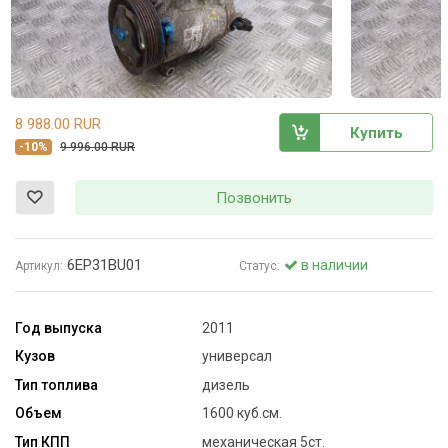
8 988.00 RUR
Купить
-10%
9 996.00 RUR
Позвонить
6EP31BU01
в наличии
Артикул:
Статус:
Год выпуска
2011
Кузов
универсал
Тип топлива
дизель
Объем
1600 куб.см.
Тип КПП
механическая 5ст.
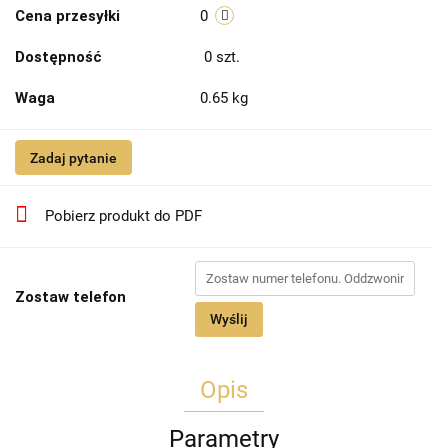
Cena przesyłki
0
Dostępność
0
szt.
Waga
0.65 kg
Zadaj pytanie
Pobierz produkt do PDF
Zostaw telefon
Wyślij
Opis
Parametry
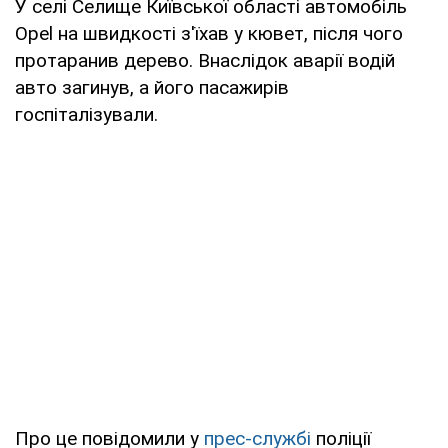
У селі Селище Київської області автомобіль
Opel на швидкості з'їхав у кювет, після чого
протаранив дерево. Внаслідок аварії водій
авто загинув, а його пасажирів
госпіталізували.
Про це повідомили у
прес-службі
поліції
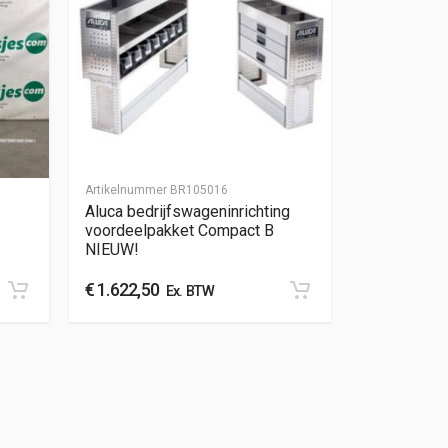
Artikelnummer
BR105016
Aluca bedrijfswageninrichting
voordeelpakket Compact B
NIEUW!
€
1.622,50
Ex. BTW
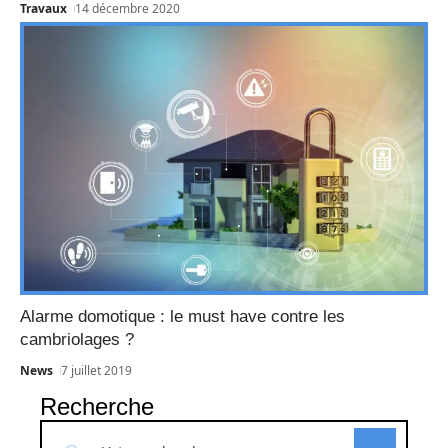
Travaux
14 décembre 2020
Alarme domotique : le must have contre les
cambriolages ?
News
7 juillet 2019
Recherche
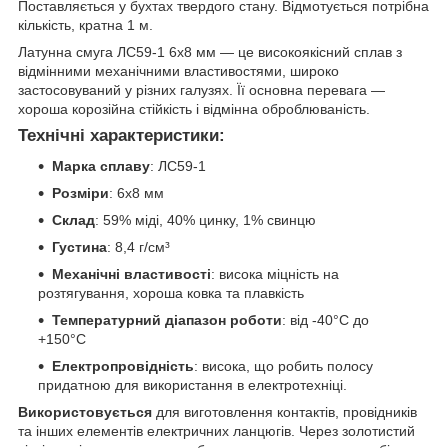
Поставляється у бухтах твердого стану. Відмотується потрібна
кількість, кратна 1 м.
Латунна смуга ЛС59-1 6х8 мм — це високоякісний сплав з
відмінними механічними властивостями, широко
застосовуваний у різних галузях. Її основна перевага —
хороша корозійна стійкість і відмінна оброблюваність.
Технічні характеристики:
Марка сплаву
: ЛС59-1
Розміри
: 6x8 мм
Склад
: 59% міді, 40% цинку, 1% свинцю
Густина
: 8,4 г/см³
Механічні властивості
: висока міцність на
розтягування, хороша ковка та плавкість
Температурний діапазон роботи
: від -40°C до
+150°C
Електропровідність
: висока, що робить полосу
придатною для використання в електротехніці.
Використовується
для виготовлення контактів, провідників
та інших елементів електричних ланцюгів. Через золотистий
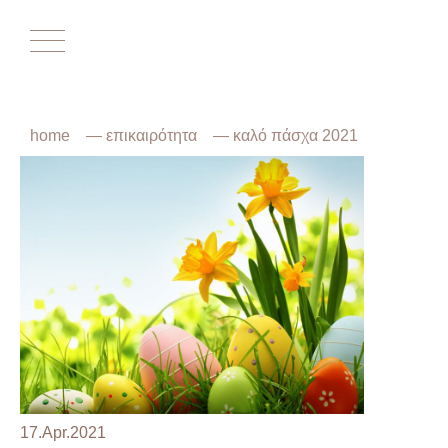
Αρχική
home
—
επικαιρότητα
— καλό πάσχα 2021
Επικαιρότητα
Ο Σύλλογος
Το Δίστρατο
Ο Δήμος
Ιστορικά
Απόψεις
17.Apr.2021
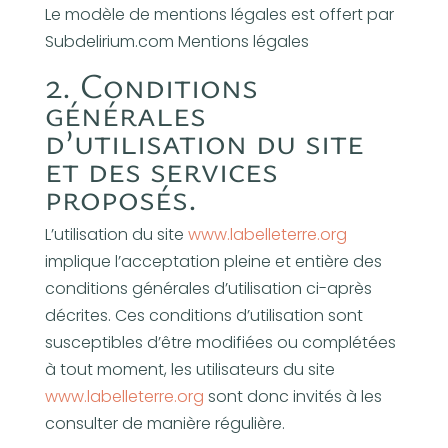
Le modèle de mentions légales est offert par
Subdelirium.com Mentions légales
2. Conditions
générales
d’utilisation du site
et des services
proposés.
L’utilisation du site
www.labelleterre.org
implique l’acceptation pleine et entière des
conditions générales d’utilisation ci-après
décrites. Ces conditions d’utilisation sont
susceptibles d’être modifiées ou complétées
à tout moment, les utilisateurs du site
www.labelleterre.org
sont donc invités à les
consulter de manière régulière.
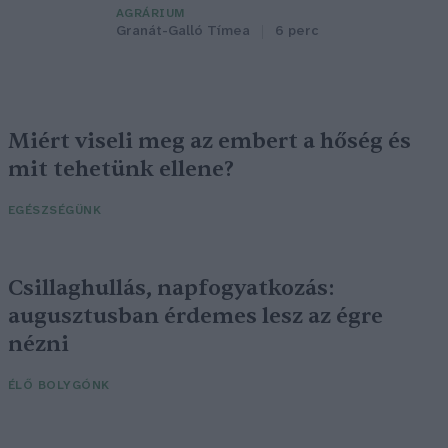
AGRÁRIUM
Granát-Galló Tímea
6 perc
Miért viseli meg az embert a hőség és
mit tehetünk ellene?
EGÉSZSÉGÜNK
Csillaghullás, napfogyatkozás:
augusztusban érdemes lesz az égre
nézni
ÉLŐ BOLYGÓNK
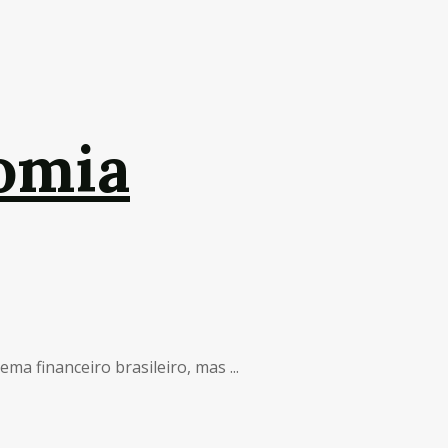
nomia
a financeiro brasileiro, mas ...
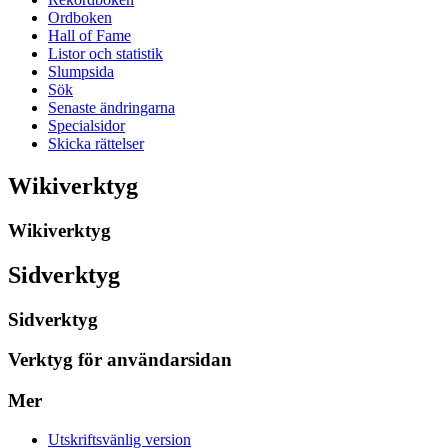
Ordboken
Hall of Fame
Listor och statistik
Slumpsida
Sök
Senaste ändringarna
Specialsidor
Skicka rättelser
Wikiverktyg
Wikiverktyg
Sidverktyg
Sidverktyg
Verktyg för användarsidan
Mer
Utskriftsvänlig version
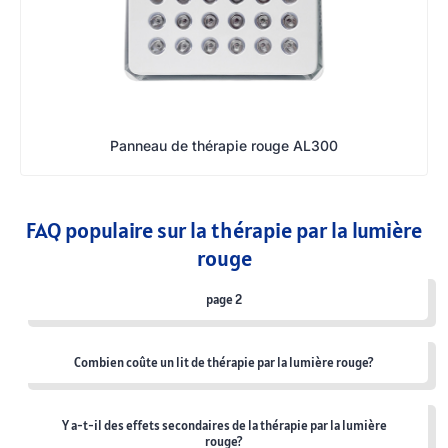
Panneau de thérapie rouge AL300
FAQ populaire sur la thérapie par la lumière
rouge
page 2
Combien coûte un lit de thérapie par la lumière rouge?
Y a-t-il des effets secondaires de la thérapie par la lumière
rouge?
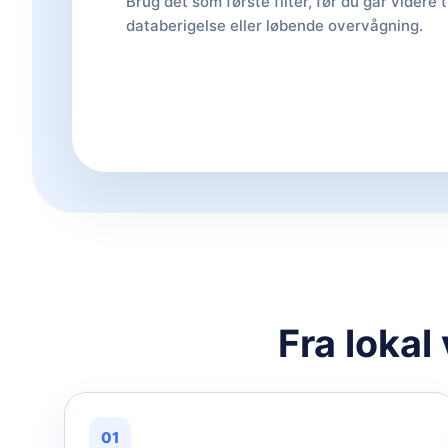
Brug det som første filter, før du går videre t
databerigelse eller løbende overvågning.
Fra lokal
01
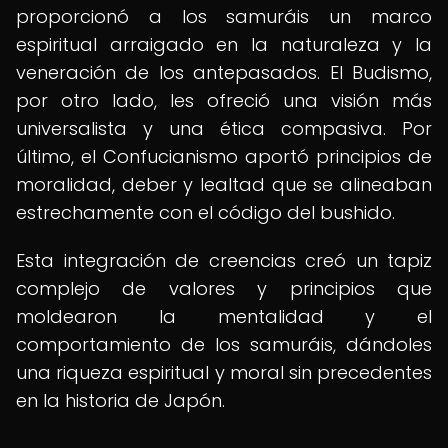
proporcionó a los samuráis un marco
espiritual arraigado en la naturaleza y la
veneración de los antepasados. El Budismo,
por otro lado, les ofreció una visión más
universalista y una ética compasiva. Por
último, el Confucianismo aportó principios de
moralidad, deber y lealtad que se alineaban
estrechamente con el código del bushido.
Esta integración de creencias creó un tapiz
complejo de valores y principios que
moldearon la mentalidad y el
comportamiento de los samuráis, dándoles
una riqueza espiritual y moral sin precedentes
en la historia de Japón.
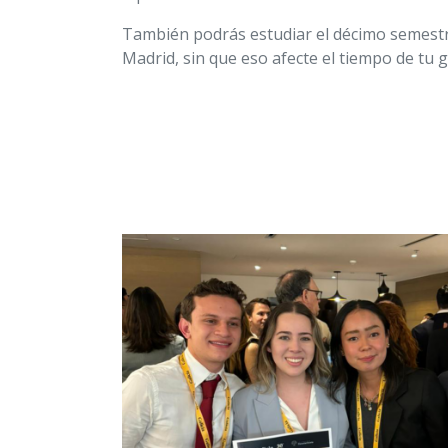
También podrás estudiar el décimo semestr
Madrid, sin que eso afecte el tiempo de tu 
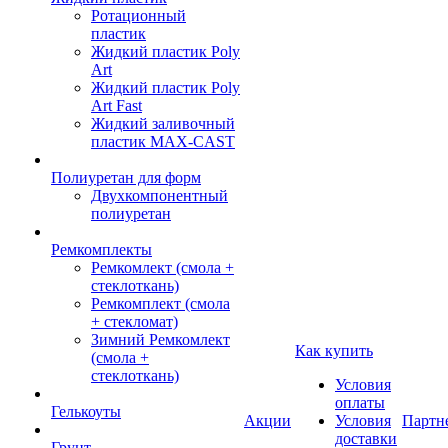
Ротационный
пластик
Жидкий пластик Poly
Art
Жидкий пластик Poly
Art Fast
Жидкий заливочный
пластик MAX-CAST
Полиуретан для форм
Двухкомпонентный
полиуретан
Ремкомплекты
Ремкомлект (смола +
стеклоткань)
Ремкомплект (смола
+ стекломат)
Зимний Ремкомлект
Как купить
(смола +
стеклоткань)
Условия
оплаты
Гелькоуты
Акции
Условия
Партн
доставки
Грунт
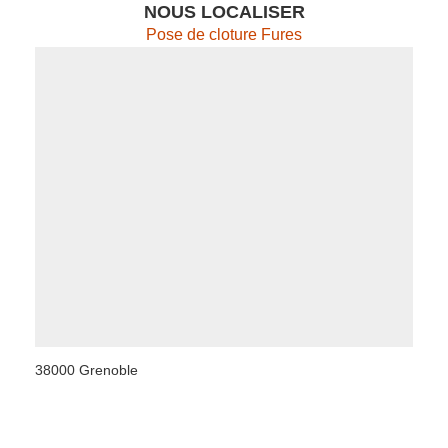
NOUS LOCALISER
Pose de cloture Fures
38000 Grenoble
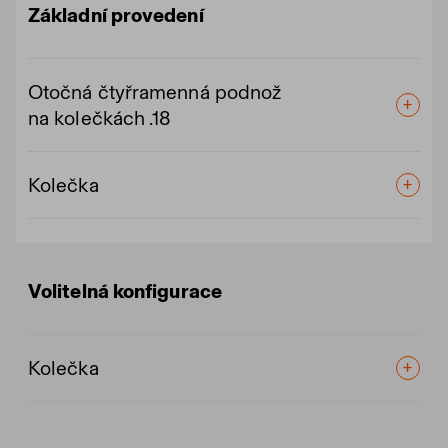
Základní provedení
Otočná čtyřramenná podnož
na kolečkách .18
Kolečka
Volitelná konfigurace
Kolečka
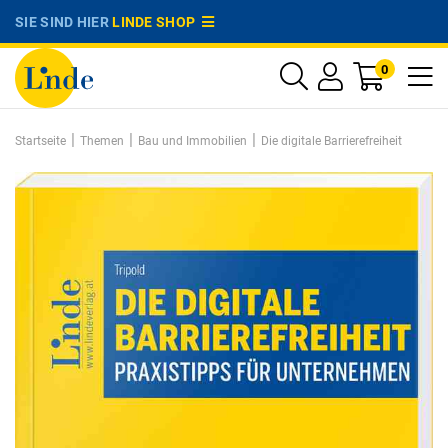
SIE SIND HIER
LINDE SHOP
0
|
|
|
Startseite
Themen
Bau und Immobilien
Die digitale Barrierefreiheit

▬▬▬▬▬▬▬▬▬▬

_Try it:_ Print exactly the lines from the first line of the records above through the line containing "Le modèle de mentions légales est offert par", both included, and leave the pictures out.

_Answer section:_
8 988.00 RUR
Купить
-10%
9 996.00 RUR
Позвонить
6EP31BU01
в наличии
Артикул:
Статус:
Год выпуска
2011
Кузов
универсал
Тип топлива
дизель
Объем
1600 куб.см.
Тип КПП
механическая 5ст.
Cena przesyłki
0
Dostępność
0
szt.
Waga
0.65 kg
Zadaj pytanie
Pobierz produkt do PDF
Zostaw telefon
Wyślij
Opis
Parametry
У селі Селище Київської області автомобіль
Opel на швидкості з'їхав у кювет, після чого
протаранив дерево. Внаслідок аварії водій
авто загинув, а його пасажирів
госпіталізували.
Про це повідомили у
прес-службі
поліції
Artikelnummer
BR105016
Aluca bedrijfswageninrichting
voordeelpakket Compact B
NIEUW!
€
1.622,50
Ex. BTW
Travaux
14 décembre 2020
Alarme domotique : le must have contre les
cambriolages ?
News
7 juillet 2019
Recherche
Поставляється у бухтах твердого стану. Відмотується потрібна
кількість, кратна 1 м.
Латунна смуга ЛС59-1 6х8 мм — це високоякісний сплав з
відмінними механічними властивостями, широко
застосовуваний у різних галузях. Її основна перевага —
хороша корозійна стійкість і відмінна оброблюваність.
Технічні характеристики:
Марка сплаву
: ЛС59-1
Розміри
: 6x8 мм
Склад
: 59% міді, 40% цинку, 1% свинцю
Густина
: 8,4 г/см³
Механічні властивості
: висока міцність на
розтягування, хороша ковка та плавкість
Температурний діапазон роботи
: від -40°C до
+150°C
Електропровідність
: висока, що робить полосу
придатною для використання в електротехніці.
Використовується
для виготовлення контактів, провідників
та інших елементів електричних ланцюгів. Через золотистий
Αρχική
home
—
επικαιρότητα
— καλό πάσχα 2021
Επικαιρότητα
Ο Σύλλογος
Το Δίστρατο
Ο Δήμος
Ιστορικά
Απόψεις
17.Apr.2021
Le modèle de mentions légales est offert par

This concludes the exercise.